"Justiça, justiça, justiça…". Provavelmente esta foi a palavra mais ouvida na manifestação ocorrida na orla da Barra da Tijuca, no sábado, dia 5 de fevereiro de 2022, doze dias após o assassinato do trabalhador refugiado congolês Moïse Kabagambe.
Convocado pela família, por setores da comunidade congolesa no Rio e diversas organizações antirracistas e de direitos humanos, o ato começou em frente aos quiosques Tropicália e Biruta, na Barra da Tijuca, Zona Oeste, onde, na noite do dia 24 de janeiro, Moïse foi amarrado e morto a pauladas - a agressão que o levou a morte foi captada pelas câmeras de segurança do local.
Fotos do ato por Justiça para Moïse Kabagambe - clicar aqui
Sindicatos, entidades dos movimentos sociais e partidos de esquerda apoiaram o protesto e ajudaram a convocá-lo. A Associação dos Docentes da UFF - Seção Sindical do Andes-SN esteve representada e ajudou junto com o Sintuff a assegurar ônibus para transportar quem desejasse sair de Niterói para ir ao ato. Também fez a cobertura ao vivo da atividade, pela TV Aduff em parceria com o Sindscope - Sindicato dos Servidores do Colégio Pedro II.
"Muita gente se manifestando, um número significativo, com diversos grupos que se constituem para as lutas. Cada fala reflete a indignação a respeito do que aconteceu, mas também do que somos, de como nos constituímos. Aquela ilusão do povo cordial precisa ser analisada, que cordialidade é essa entre pares? Como nós nos educamos para superar o racismo e essas condições de vida bastante dificeis, principalmente para os mais pobre e os negros", disse a professora Gelta Xavier, da Faculdade de Educação da UFF e diretora da Aduff.
Racismo
"Basta ser negro para ser suspeito", disse uma das muitas oradoras do carro de som, observando que o que se passou no Tropicália acontece cotidianamente no Brasil: preto é executado.
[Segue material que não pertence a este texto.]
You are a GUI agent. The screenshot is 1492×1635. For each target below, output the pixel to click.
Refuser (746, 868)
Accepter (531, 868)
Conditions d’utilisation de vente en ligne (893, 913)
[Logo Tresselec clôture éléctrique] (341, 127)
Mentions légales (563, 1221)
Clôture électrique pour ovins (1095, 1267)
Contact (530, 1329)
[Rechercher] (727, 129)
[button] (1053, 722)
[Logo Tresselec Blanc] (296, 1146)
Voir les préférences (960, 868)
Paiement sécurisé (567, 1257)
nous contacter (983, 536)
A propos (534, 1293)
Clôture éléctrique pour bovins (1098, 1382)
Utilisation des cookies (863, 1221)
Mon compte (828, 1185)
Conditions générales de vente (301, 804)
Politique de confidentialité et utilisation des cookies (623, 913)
A suspeição pela cor da pele se aplica ao que aconteceu com Moïse, como também a Durval, outro trabalhador negro assassinado poucos dias depois por um sargento da Marinha, Aurélio Alves Bezerra, quando pegava as chaves do portão do condomínio em que morava, em São Gonçalo. O sargento confessou que disparou três tiros contra Durval porque 'achava' que ele iria tentar assaltá-lo. Manifestantes também expunham cartazes pedindo "Justiça por Durval".
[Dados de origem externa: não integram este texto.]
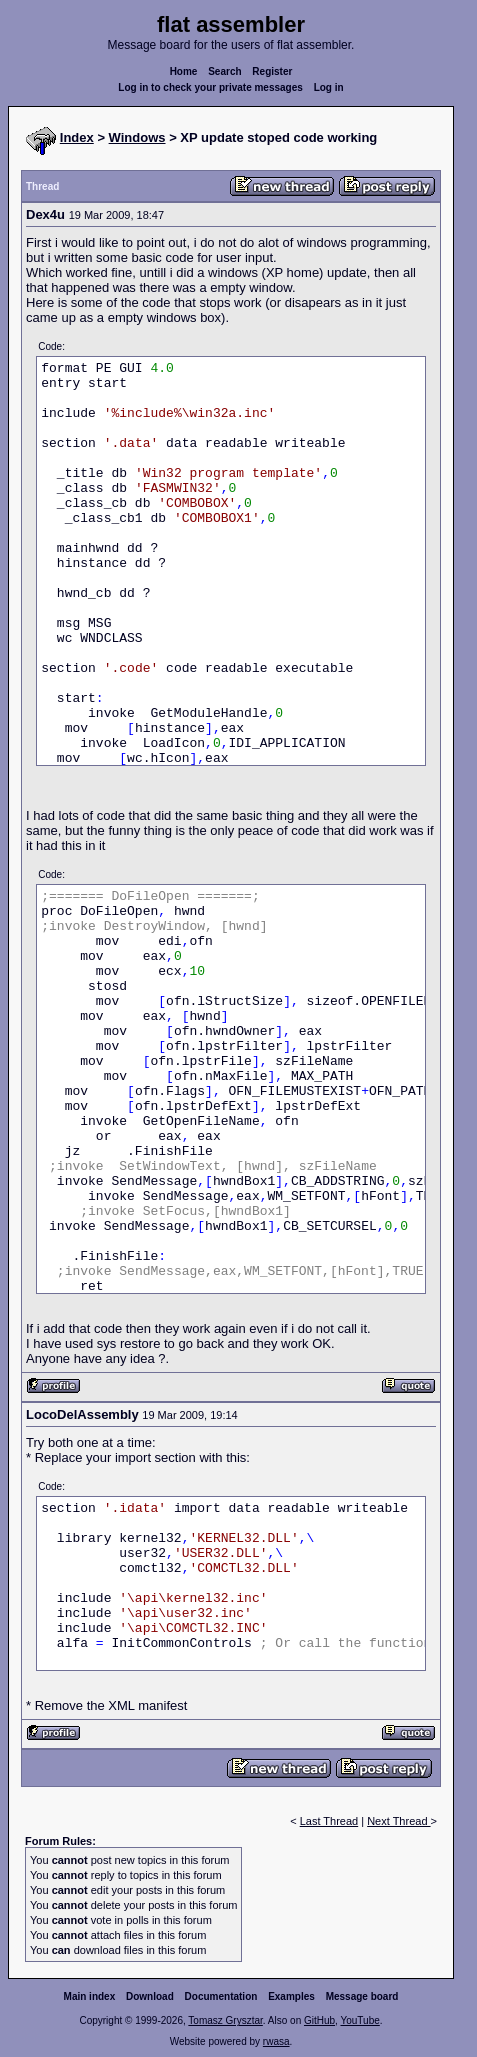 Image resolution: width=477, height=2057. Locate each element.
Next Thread (398, 1821)
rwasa (276, 2041)
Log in (329, 87)
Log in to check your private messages (210, 87)
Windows (137, 137)
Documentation (221, 1996)
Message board (362, 1996)
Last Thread (329, 1821)
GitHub (319, 2020)
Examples (291, 1996)
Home (184, 71)
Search (224, 71)
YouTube (359, 2020)
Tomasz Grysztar (225, 2020)
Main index (90, 1996)
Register (272, 71)
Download (150, 1996)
O fim de semana teve protestos contra o racismo e a xenofobia em ao menos 20 cidades brasileiras. Também ocorreram atos no exterior, como em Nova Iorque, Londres e Berlim. Pelo menos cinco ônibus levaram manifestantes para participar da manifestação na Barra, que contou com um carro de som. Representantes de diversas organizações e coletivos usaram o microfone para expressar seu repúdio e exigir justiça. A motivação racial foi reiteradas vezes mencionada e pautou toda a manifestação. Cartazes expunham a frase "Vidas negras importam".
Comoção
A família do congolês chegou ao protesto por volta das 10h30. Sob o forte calor do verão carioca (os relógios, que marcavam 30 graus, não refletiam a sensação térmica muito superior), Ivana Lay, mãe da vítima, e demais familiares foram recebidos com muitos aplausos e em meio a forte emoção. Tocou o hino do Congo. Muitos manifestantes foram às lágrimas.
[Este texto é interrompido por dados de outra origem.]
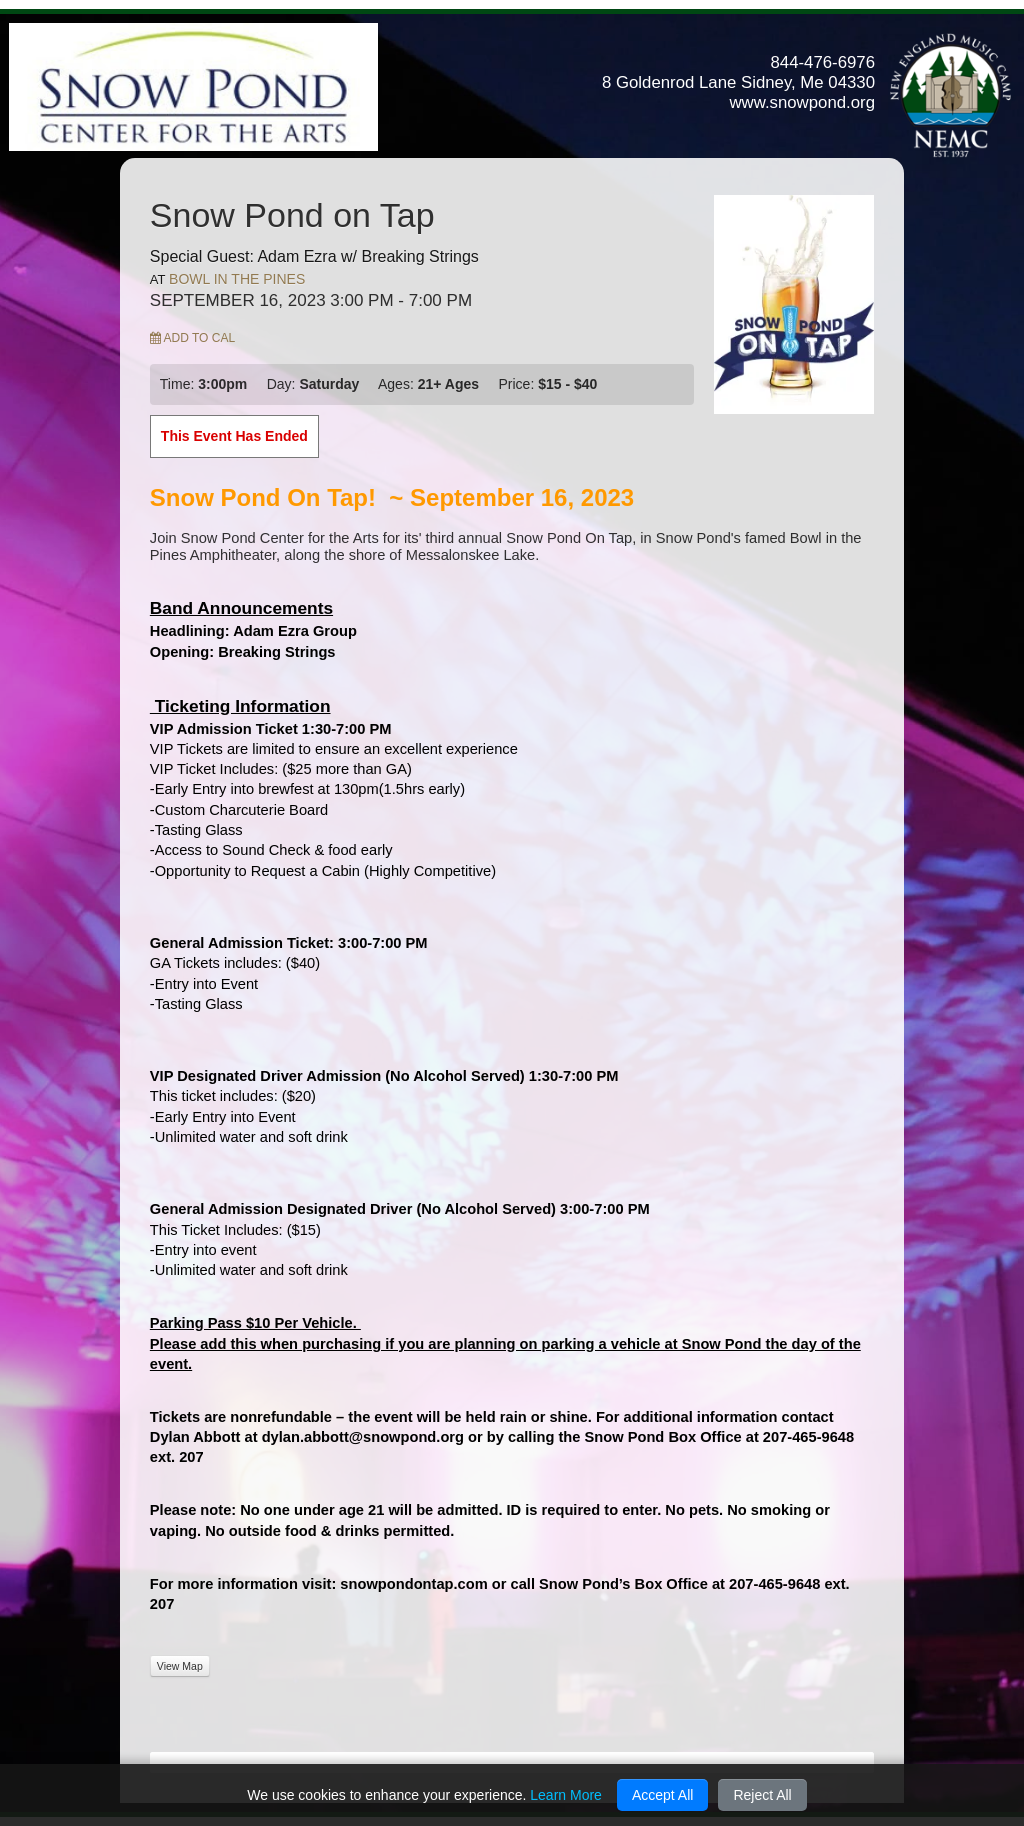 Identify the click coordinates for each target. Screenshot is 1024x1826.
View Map (180, 1666)
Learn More (566, 1795)
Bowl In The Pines (237, 279)
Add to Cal (192, 338)
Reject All (762, 1795)
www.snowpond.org (802, 102)
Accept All (662, 1795)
Segundo a família, a motivação do crime teria sido a cobrança de uma dívida trabalhista. Moïse, que tinha 24 anos, fazia bicos em quiosques da orla e teria ido ao Tropicália para receber R$ 200,00, que não teriam sido pagos. Depois de ganhar repercussão nacional e internacional, três envolvidos no assassinato se entregaram e foram presos no dia 1º de fevereiro. Inicialmente, vão cumprir prisão temporária de 30 dias.
Quiosques
Durante o protesto, um pequeno grupo de jovens esmurrou o quiosque Tropicália e tentou retirar sua placa. Um tumulto se formou, mas, atendendo aos apelos dos ativistas que estavam no carro de som, foi rapidamente contido. Um dos jovens envolvidos teve uma forte crise de choro e foi amparado por manifestantes. O protesto durou mais de três horas, foi marcado por muita indignação e comoção e transcorreu de forma pacífica.
No mesmo dia do ato, a Prefeitura do Rio anunciou que pretende transformar os quiosques Tropicália e Biruta num memorial em homenagem à cultura congolesa e africana, cuja administração será oferecida à família de Moïse. É provável que a iniciativa, pouco comum às administrações públicas em casos similares, decorra da enorme repercussão que o crime provocou e da reação dos movimentos que combatem o racismo.